Prompting
Constraint Engineering
Add precise constraints to eliminate unwanted outputs and keep AI responses focused on what matters.
Intermediate Free Published: April 15, 2026
Compatible Tools claude-codechatgptgeminicopilotcursorwindsurfuniversal
The Problem
Without explicit boundaries, AI produces verbose, unfocused responses that wander into irrelevant territory. You ask for a database query and get a lecture on normalization theory. You ask for a code fix and receive an entire refactoring plan.
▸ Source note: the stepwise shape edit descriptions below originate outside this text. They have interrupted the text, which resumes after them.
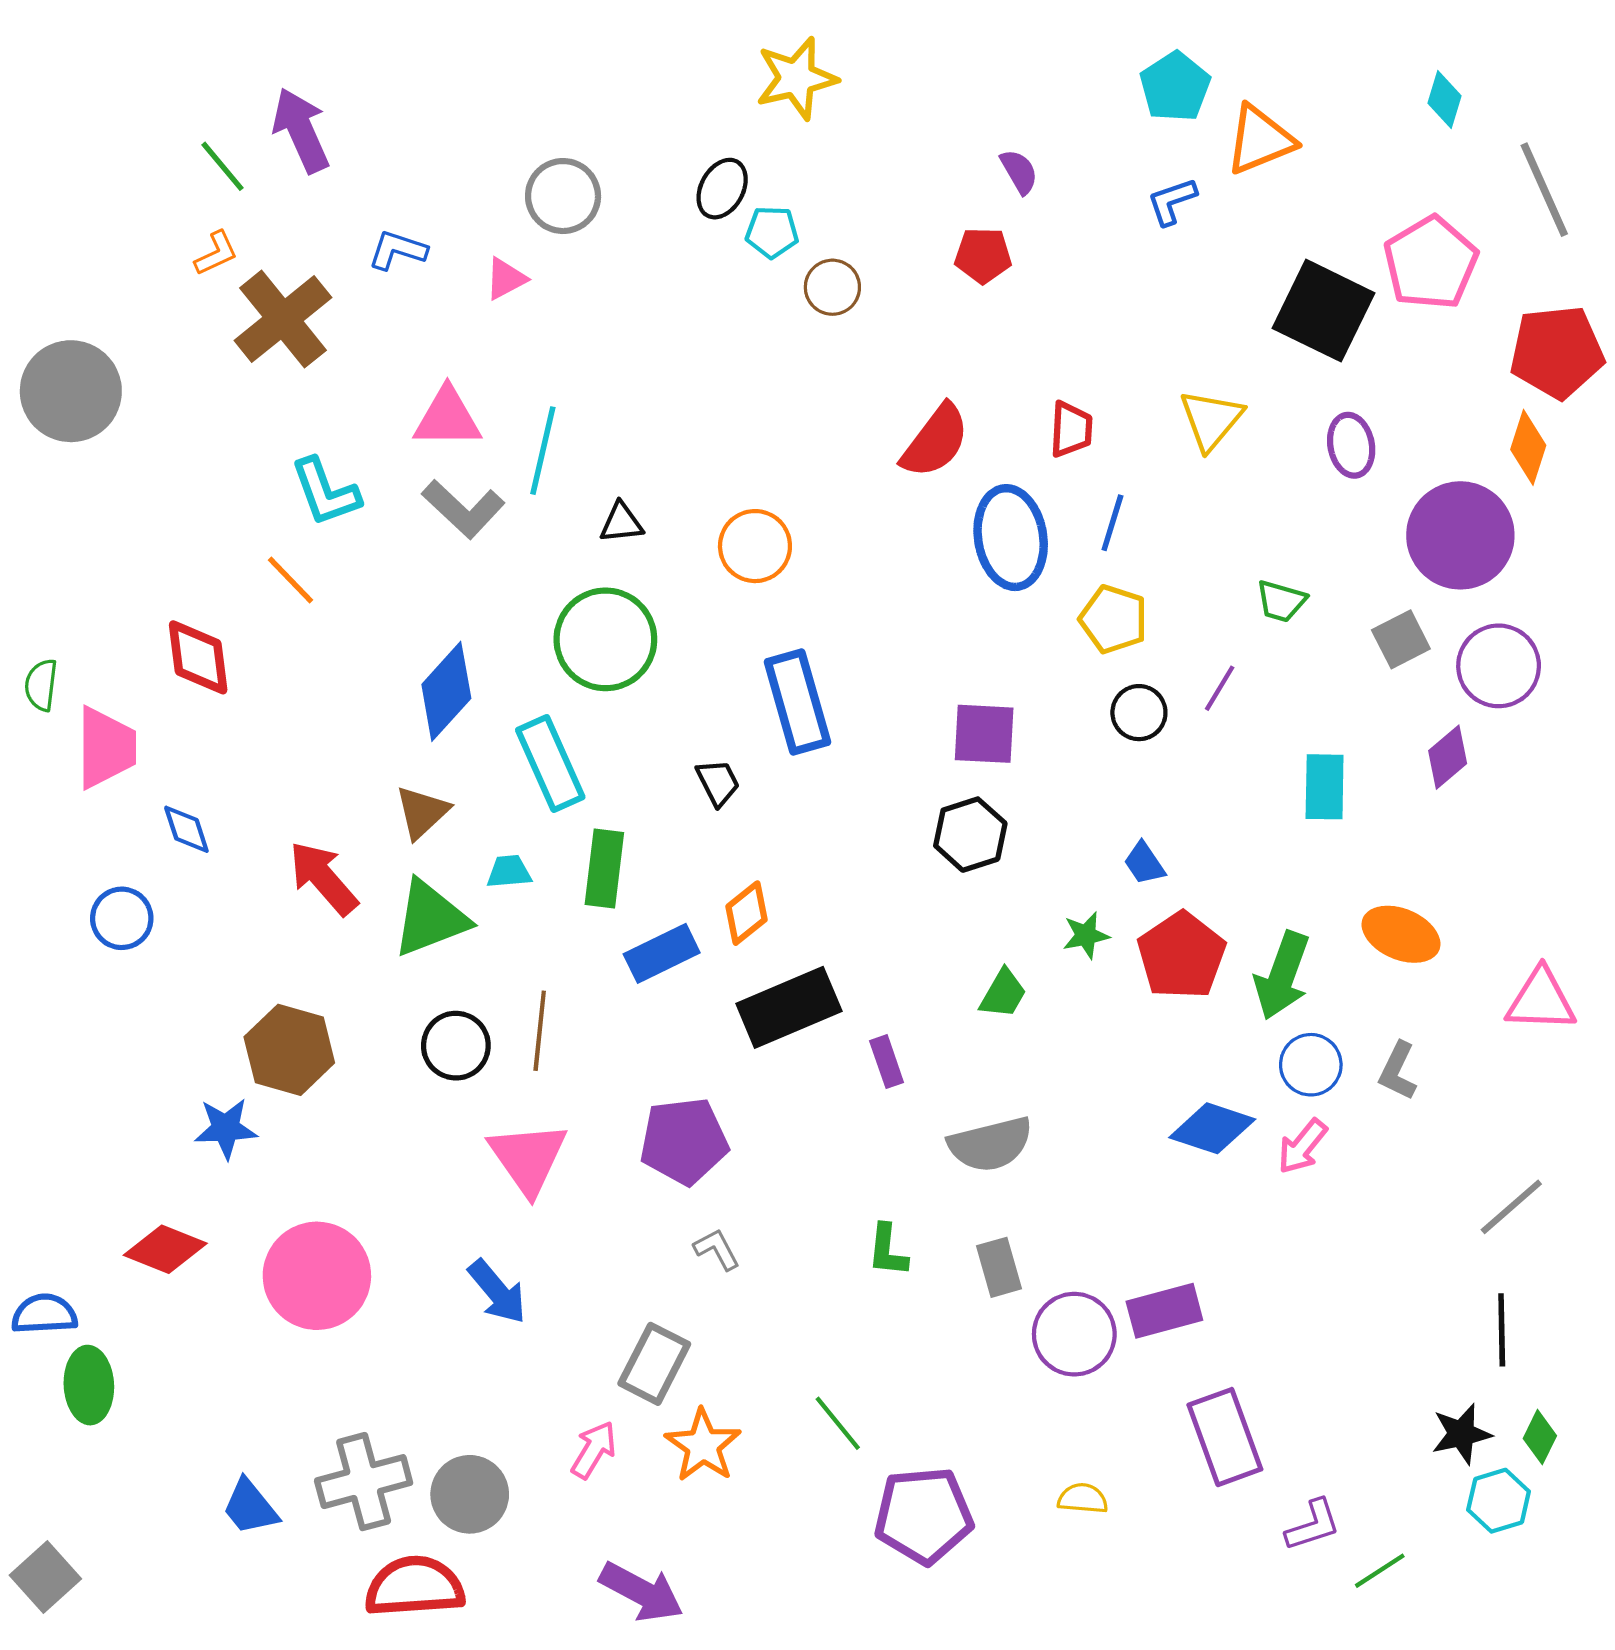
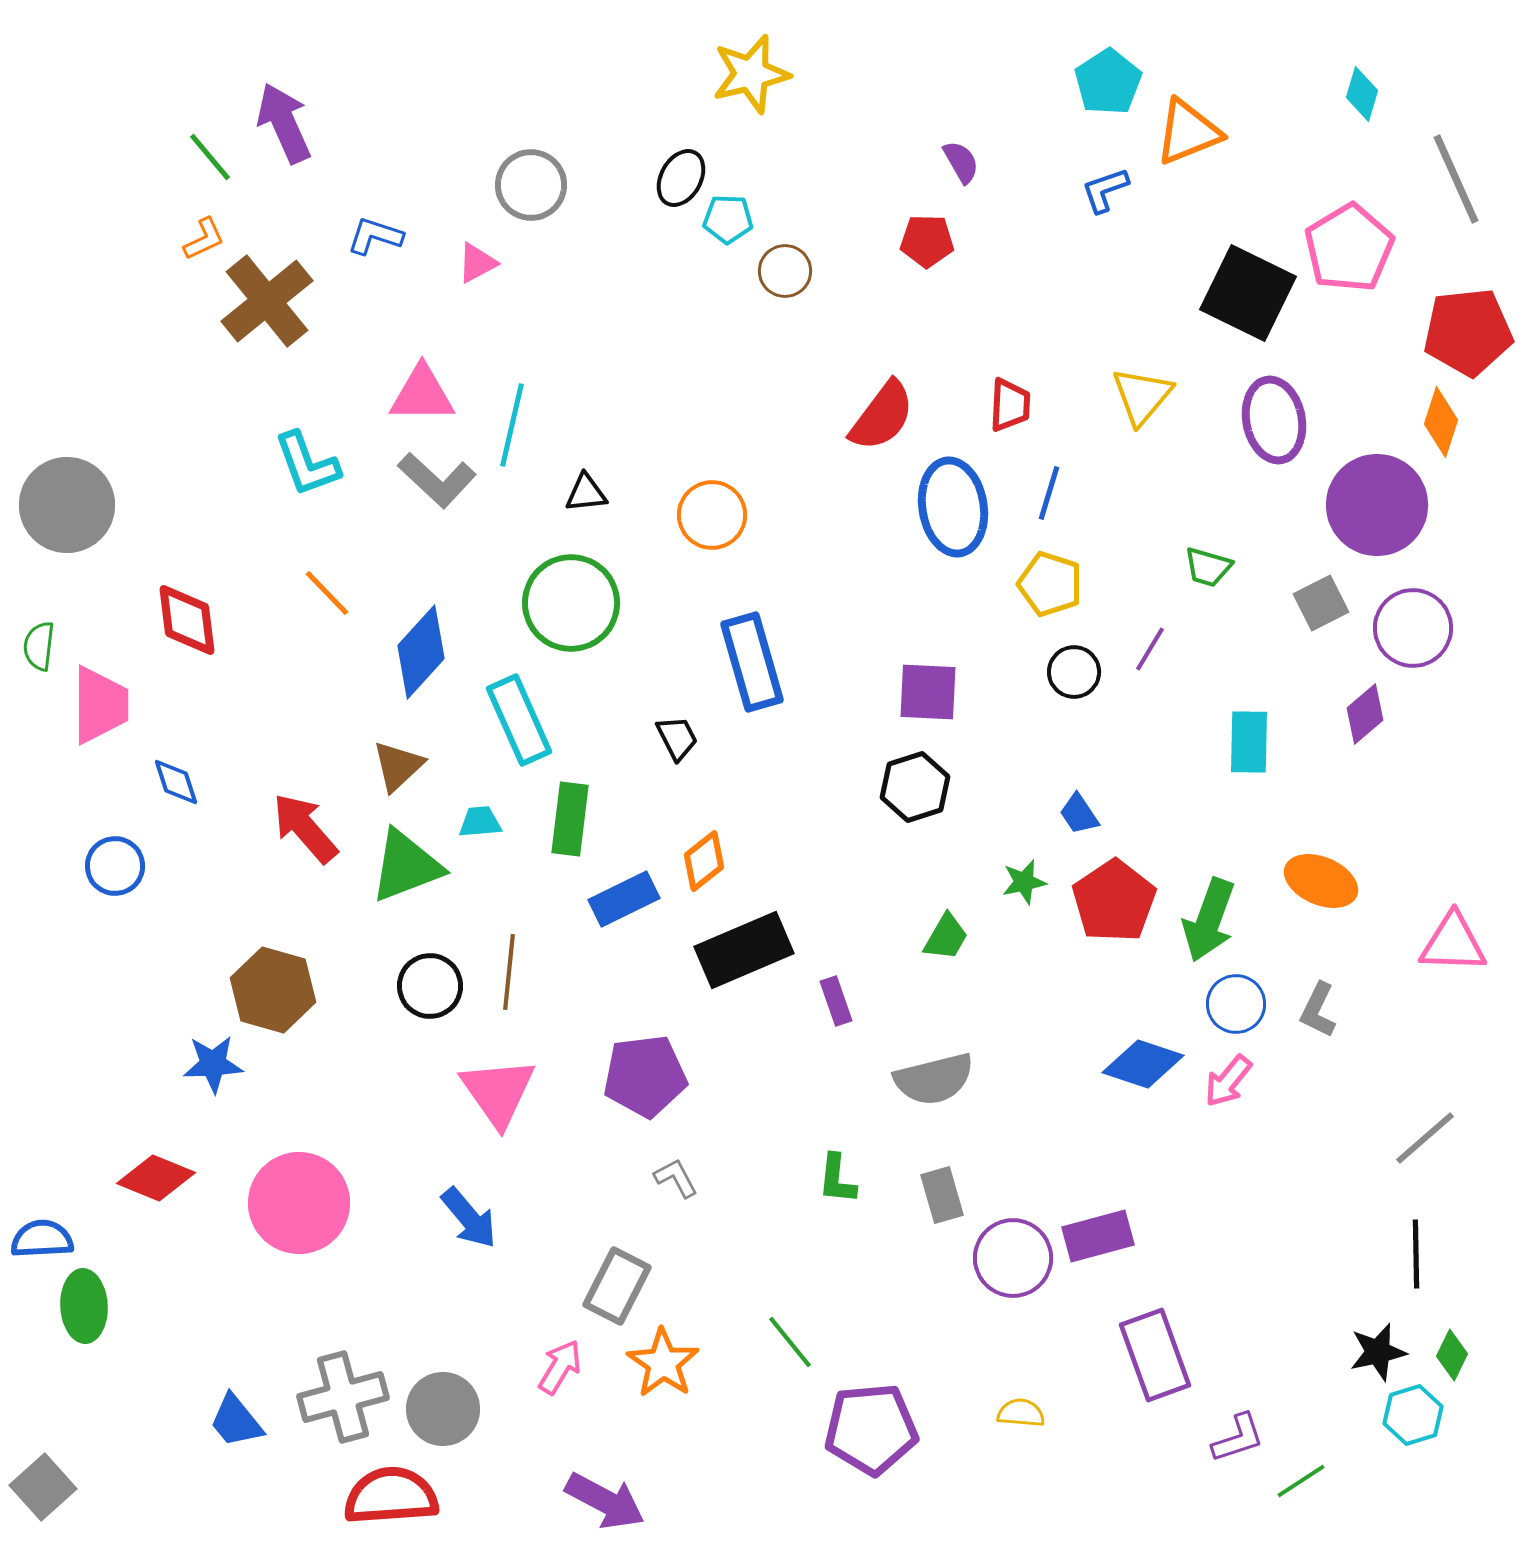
gray circle: (71, 391) -> (67, 505), moved
purple ellipse: (1351, 445) -> (1274, 420), size x1.4
orange line: (290, 580) -> (327, 593), moved

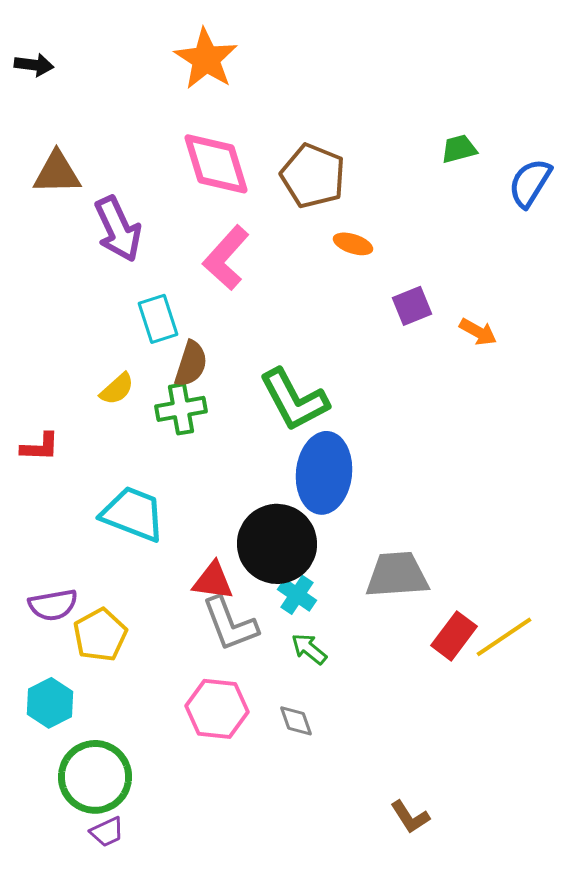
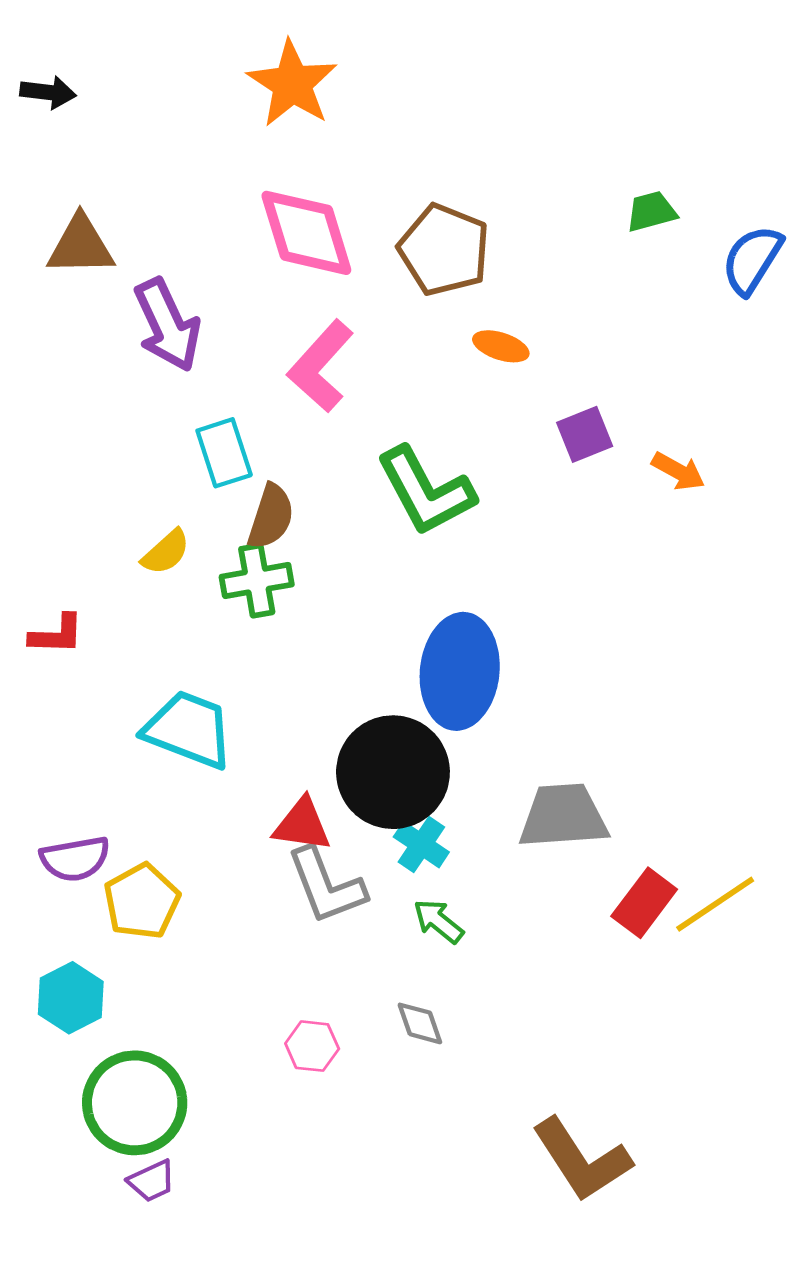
green L-shape: (294, 400) -> (426, 491), moved
pink hexagon: (217, 709) -> (312, 1046), moved, size x0.6
brown L-shape: (410, 817) -> (582, 1160), size x1.8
Constraints act as guardrails that channel the model’s output into exactly the shape and scope you need.
The Prompt
Answer the following question with these constraints:
SCOPE CONSTRAINTS:
- Only address [specific topic/technology/version]
- Do not mention [excluded topics]
- Limit response to [X] lines/paragraphs/items
FORMAT CONSTRAINTS:
- Use [specific format: code only / bullets only / table]
- Include [required elements: examples, sources, metrics]
- Exclude [unwanted elements: disclaimers, alternatives, caveats]
QUALITY CONSTRAINTS:
- All code must be production-ready, not pseudocode
- All recommendations must work with [specific version/environment]
- Assume the reader is a [experience level] developer
QUESTION:
[Your question]
Example Output
PostgreSQL 16 query optimization for your users table (12M rows):
1. Add partial index for active users:
CREATE INDEX idx_users_active ON users (email) WHERE status = 'active';
2. Replace sequential scan on login:
-- Before: 2400ms
SELECT * FROM users WHERE LOWER(email) = LOWER($1);
-- After: 3ms (with expression index)
CREATE INDEX idx_users_email_lower ON users (LOWER(email));
SELECT * FROM users WHERE LOWER(email) = LOWER($1);
3. Add covering index for the dashboard query:
CREATE INDEX idx_users_dashboard ON users (created_at DESC) INCLUDE (name, email, plan);
When to Use
Use constraint engineering when past prompts returned too-broad or too-vague responses, when you need output that plugs directly into a workflow without editing, or when you are iterating on prompt quality and need to systematically eliminate specific failure modes.
Pro Tips
- Stack constraints progressively — start with a minimal prompt, identify what went wrong, then add one constraint per iteration until the output matches your needs.
- Use “MUST” and “MUST NOT” — these keywords create harder boundaries than “try to” or “prefer.”
- Constrain length explicitly — “maximum 5 bullet points” is more effective than “be concise.”
- Test with adversarial inputs — try questions that might tempt the model to break your constraints, then tighten the ones that fail.